Graphs - Matplotlib

Now that we know the basics of pandas, we're going to use the module matplotlib to create graphs visualizing our data.

Data Science Clients



    As a data scientist, you may often find yourself studying areas you don't know a lot about, providing information for people who think they know a lot about their area. So you've never been a pokemon trainer, but by using data you can help pokemon trainers make better decisions.

    We're going to be helping a trainer named Ash. Ash is training to become a pokemon master. But he's run into a little bumps along the way. If he's going to become the pokemon master, he's going to need to need a little help.

    You talk to Ash about their pokemon training. "I don't understand why I keep losing," he tells you, "My pikachu is the best pokemon!"

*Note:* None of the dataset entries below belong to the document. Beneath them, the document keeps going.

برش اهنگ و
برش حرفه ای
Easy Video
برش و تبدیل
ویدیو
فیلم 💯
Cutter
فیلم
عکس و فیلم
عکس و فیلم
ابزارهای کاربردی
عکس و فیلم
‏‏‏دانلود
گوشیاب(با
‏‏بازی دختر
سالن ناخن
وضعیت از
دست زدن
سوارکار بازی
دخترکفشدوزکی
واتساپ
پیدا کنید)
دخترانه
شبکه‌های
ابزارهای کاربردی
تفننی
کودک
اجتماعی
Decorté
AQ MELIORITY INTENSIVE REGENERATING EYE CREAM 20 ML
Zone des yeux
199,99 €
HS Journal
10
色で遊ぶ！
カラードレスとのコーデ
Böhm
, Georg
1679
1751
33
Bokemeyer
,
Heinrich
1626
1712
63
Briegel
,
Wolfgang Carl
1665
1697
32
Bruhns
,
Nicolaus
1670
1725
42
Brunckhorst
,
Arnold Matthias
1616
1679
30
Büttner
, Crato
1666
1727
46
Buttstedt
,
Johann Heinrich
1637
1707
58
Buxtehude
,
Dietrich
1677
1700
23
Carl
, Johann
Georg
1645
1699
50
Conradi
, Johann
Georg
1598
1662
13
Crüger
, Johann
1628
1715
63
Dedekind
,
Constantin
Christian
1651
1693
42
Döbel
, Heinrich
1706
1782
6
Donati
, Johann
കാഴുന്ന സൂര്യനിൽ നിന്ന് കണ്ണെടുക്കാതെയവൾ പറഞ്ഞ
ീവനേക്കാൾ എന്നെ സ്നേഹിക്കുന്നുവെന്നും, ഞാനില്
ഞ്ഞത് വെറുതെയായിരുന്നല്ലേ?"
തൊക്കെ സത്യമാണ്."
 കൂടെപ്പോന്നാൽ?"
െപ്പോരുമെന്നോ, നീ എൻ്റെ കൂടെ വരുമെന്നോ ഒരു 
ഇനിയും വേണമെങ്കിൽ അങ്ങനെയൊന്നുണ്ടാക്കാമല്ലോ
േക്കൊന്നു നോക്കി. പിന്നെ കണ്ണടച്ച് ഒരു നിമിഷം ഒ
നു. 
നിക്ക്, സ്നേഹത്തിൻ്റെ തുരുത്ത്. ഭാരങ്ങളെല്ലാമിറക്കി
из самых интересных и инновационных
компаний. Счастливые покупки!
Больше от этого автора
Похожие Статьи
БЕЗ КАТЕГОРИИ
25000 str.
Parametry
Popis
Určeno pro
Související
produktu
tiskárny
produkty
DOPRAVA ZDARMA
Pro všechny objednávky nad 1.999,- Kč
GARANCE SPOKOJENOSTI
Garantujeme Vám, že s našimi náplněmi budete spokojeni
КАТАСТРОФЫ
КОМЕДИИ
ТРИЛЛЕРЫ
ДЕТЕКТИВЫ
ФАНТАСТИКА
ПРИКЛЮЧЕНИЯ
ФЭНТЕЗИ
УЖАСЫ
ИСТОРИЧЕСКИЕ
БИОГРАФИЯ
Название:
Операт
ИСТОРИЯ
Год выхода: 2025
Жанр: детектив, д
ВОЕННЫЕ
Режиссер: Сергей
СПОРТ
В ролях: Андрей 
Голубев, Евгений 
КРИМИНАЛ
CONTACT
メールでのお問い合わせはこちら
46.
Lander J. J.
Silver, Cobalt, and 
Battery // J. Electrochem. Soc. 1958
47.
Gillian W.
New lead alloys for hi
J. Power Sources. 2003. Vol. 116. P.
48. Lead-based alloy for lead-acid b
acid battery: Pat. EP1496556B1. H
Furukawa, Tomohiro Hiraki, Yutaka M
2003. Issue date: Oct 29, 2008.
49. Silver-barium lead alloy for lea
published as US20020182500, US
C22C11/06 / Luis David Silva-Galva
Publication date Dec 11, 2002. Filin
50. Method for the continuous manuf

    Hmmm...that's a pretty big claim. Maybe let's take a look at pikachu in our data set and see what we can find? Ash may think he understands pokemon, but without looking at the data he may not have the full picture.

Ash's Pikachu



    First, make sure that the Pokemon.csv you downloaded is in the same location, and create a new python file called "pokemonGraphs.py"

    If you don't have the file, you can download it again here: Pokemon.csv

    We'll do the pandas import like we did last time, and we'll also import the necessary plotting functionality from matplotlib.

    import pandas as pd
    from matplotlib import pyplot as plt
    
    poke = pd.read_csv("Pokemon.csv")
          

    Next, we're going to make a subset of our data with only 5 columns.

    Then, we'll take a look at Pikachu again.

    import pandas as pd
    from matplotlib import pyplot as plt
    
    poke = pd.read_csv("Pokemon.csv")
    
    poke_stats = poke[['Name', 'Type 1', 'Total', 'Generation', 'Legendary']]
    
    print(poke_stats[poke_stats['Name'] == 'Pikachu'])
          

    This gives us simplified table that we can use to compare pokemon by their stats, poke_stats(), and we can now see that Pikachu's total power is 320.

    Cannot Load Image

    We'll use the mean() aggregator to determine what the average pokemon's strength is.

    print(poke_stats[poke_stats['Name'] == 'Pikachu'])
    
    print("\nAverage Pokemon's Total Power")
    print(poke_stats.Total.mean())
          

    Cannot Load Image

    You try to break the news gently to Ash that pikachu isn't actually the best pokemon or even above average.

    "But wait!" Ash tells you, "You can't compare pikachu's power to legendary and mega pokemon!"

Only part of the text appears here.